My friend Pat Ryan was telling me about a six lecture series she is doing at Regina Public Library. As I thought about similar courses I had taught I recalled how often I wished there was time to explore more aspects of these lassons. Here is one idea to supplement the regulr course classes.
My previous post supplies a partial answer. If my students could down load a supplemental lecture for $1.99 from lulu at http://music.lulu.com/category/303 and access a copy of that lecture handout, they could learn a bit more on select topics from great speakers.

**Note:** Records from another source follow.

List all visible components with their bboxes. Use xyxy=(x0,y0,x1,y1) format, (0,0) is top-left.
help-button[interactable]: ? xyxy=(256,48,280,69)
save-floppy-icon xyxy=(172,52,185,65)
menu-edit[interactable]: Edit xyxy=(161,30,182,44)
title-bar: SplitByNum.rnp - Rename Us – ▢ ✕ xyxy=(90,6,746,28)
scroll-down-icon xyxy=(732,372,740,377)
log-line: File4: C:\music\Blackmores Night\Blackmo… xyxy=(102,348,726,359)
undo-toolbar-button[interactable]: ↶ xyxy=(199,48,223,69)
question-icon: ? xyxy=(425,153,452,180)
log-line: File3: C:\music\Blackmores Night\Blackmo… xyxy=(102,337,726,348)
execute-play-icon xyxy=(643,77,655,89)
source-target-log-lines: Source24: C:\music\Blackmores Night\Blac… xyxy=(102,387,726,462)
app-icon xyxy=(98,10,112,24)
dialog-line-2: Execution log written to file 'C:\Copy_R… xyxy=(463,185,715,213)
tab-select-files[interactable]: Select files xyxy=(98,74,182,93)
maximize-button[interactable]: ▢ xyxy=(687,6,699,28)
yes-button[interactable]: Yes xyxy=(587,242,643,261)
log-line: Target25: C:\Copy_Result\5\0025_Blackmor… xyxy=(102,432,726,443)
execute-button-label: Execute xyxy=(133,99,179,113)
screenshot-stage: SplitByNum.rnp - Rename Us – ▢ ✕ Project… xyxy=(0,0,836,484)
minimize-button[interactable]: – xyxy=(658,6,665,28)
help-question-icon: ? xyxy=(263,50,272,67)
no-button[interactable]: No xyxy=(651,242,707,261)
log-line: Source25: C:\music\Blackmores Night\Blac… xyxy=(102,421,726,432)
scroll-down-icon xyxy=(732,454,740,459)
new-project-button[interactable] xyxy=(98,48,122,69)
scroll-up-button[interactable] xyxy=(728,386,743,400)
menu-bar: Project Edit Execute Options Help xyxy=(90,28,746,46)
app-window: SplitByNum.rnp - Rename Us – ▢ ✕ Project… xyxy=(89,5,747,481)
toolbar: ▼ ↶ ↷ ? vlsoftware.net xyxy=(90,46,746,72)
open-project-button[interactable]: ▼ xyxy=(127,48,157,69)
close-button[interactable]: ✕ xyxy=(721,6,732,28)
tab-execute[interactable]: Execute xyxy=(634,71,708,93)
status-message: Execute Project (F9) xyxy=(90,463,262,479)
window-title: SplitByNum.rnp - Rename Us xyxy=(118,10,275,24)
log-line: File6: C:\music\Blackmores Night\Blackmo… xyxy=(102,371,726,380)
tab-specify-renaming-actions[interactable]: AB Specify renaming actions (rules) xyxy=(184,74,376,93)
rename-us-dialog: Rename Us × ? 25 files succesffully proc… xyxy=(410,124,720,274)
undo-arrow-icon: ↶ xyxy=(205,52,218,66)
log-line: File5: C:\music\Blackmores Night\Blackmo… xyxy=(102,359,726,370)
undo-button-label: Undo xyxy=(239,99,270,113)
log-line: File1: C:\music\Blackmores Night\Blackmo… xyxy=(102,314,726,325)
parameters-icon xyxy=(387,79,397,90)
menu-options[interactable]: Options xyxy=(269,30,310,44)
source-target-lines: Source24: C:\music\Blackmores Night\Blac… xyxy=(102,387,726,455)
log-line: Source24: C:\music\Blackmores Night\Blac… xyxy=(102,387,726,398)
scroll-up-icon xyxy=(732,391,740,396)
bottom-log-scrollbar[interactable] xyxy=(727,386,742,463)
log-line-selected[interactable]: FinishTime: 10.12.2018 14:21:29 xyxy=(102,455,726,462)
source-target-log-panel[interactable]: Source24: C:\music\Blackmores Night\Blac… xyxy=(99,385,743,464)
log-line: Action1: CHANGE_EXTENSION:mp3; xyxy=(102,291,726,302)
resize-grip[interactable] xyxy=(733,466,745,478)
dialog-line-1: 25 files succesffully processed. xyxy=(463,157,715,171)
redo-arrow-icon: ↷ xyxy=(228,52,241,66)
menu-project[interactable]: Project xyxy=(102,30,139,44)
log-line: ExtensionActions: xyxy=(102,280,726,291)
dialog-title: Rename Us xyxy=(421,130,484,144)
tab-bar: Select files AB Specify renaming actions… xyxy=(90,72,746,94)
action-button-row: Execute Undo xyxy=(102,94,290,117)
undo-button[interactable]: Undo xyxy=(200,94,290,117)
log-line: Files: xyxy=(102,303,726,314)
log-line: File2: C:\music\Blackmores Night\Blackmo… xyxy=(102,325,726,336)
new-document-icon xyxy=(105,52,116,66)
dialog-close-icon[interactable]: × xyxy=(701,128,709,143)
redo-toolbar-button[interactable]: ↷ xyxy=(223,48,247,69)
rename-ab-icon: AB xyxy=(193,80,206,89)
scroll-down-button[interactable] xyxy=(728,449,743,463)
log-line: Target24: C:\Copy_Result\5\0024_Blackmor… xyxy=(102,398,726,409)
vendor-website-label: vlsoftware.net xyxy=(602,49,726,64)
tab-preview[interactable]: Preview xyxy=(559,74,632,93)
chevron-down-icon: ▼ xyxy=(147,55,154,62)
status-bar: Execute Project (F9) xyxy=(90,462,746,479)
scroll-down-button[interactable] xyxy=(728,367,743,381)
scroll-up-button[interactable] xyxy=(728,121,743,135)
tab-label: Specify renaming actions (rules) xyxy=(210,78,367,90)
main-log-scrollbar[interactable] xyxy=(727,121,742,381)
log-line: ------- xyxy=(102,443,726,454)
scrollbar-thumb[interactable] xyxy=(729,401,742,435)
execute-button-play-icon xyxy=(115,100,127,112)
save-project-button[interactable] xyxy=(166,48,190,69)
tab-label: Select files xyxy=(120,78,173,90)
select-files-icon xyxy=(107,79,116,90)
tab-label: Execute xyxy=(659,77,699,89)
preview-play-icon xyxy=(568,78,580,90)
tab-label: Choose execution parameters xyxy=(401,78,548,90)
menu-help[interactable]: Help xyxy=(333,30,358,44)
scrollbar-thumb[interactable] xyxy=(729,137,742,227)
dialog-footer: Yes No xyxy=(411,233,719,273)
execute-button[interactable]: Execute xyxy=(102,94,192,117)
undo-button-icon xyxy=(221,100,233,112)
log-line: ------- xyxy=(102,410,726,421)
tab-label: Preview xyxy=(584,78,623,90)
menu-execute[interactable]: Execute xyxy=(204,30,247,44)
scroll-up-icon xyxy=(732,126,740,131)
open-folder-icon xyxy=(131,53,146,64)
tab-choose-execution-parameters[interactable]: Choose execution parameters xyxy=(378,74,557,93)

How would you get that handout? Write to the speaker and ask for a copy and permission to print enough for the class- lets say, 17 students. Offer to pay for thev right to use, then build it into the class fee.
Hi Ken,
Excellent idea! I may use it.
I just downloaded 6 papers from LuLu and will put them on a CD so I can listen to them in the car or at work. Or even listen to them at home. I still want the syllabus though.
I think I prefer the combined audio-visual effort that was offered a month or so ago – you heard the talk while watching the slide. Kind of a Webex deal. But you couldn’t download anything.
Cheers — Randy
I did download about 4 lectures–however, most were taped presentations and listening without ‘seeing’ the slides wasn’t too good. I did contact one of the speakers to ask for slides, but he decided they were work product and not for distribution which I understand.
LuLu is a great idea, but not ready for prime time.
PS, I like to use multi-media in my genealogy classes. I bought a short bob sloan piece about the importance of family from NPR & use it. I also have a History Channel tape about the family tree and play the William Baldwin section so my class can follow a research project.
BYU has short (most less than 2 minutes) video clips online from the Ancestors PBS series. I play an 8 minute one about the Research cycle.
I have a series of 4 tapes that are very old, but I don’t use them ’cause things have changed so much.
I did purchase a tape about color coding records organization, but the presentation is only fair-to-middlin’ and it seems excessively stretched to make the tape last longer.
I have only 4 2 hours sessions and I try to present information in different ways to keep everyone awake!